Eclectic films fill the multiplex and arthouse
A large cloud of billowing brown dust, kicked up from a bumpy road beneath fills the screen. Suddenly, out of the dark heaps of dust, a splash of vibrant colors bursts through revealing a pick-up truck filled to the brim with Ugandan children, each wearing a blue, yellow, red or green T-shirt. As their bright and contrasting colors flap against the wind in slow motion, a sentimental musical score swells gradually in the background.
The overall effect is melodramatic but beautiful, mostly because we assume that what we are seeing on screen is a real and unrehearsed image, shot spontaneously by a gifted documentary filmmaker. However, as the perfectly-framed cinematography and bombastic score continues to dominate each and every scene, it becomes evident that War Dance is not nearly as authentic and truthful a documentary as one would like to believe.

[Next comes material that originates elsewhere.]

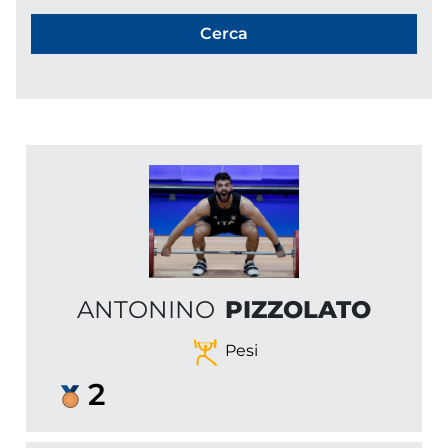
ANTONINO
PIZZOLATO
Pesi
2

Rather, War Dance thrives on manipulation and exploitation to tell its story and, like so many Western films about Africa, it portrays the troubled continent in a patronizing and condescending light. The story revolves around the students of Patongo Primary, a school located in an over-crowded refugee camp in Northern Uganda. The school specializes in training its students in African song and dance, a daily activity that allows the children to momentarily forget their squalid conditions.
This particular year, the school plans to compete in the prestigious National Music Competition in one of Uganda’s more affluent cities. The title, War Dance, derives from the film’s two areas of focus with Patongo: how the student’s lives have been effected by the war, and their process of healing through African song and dance.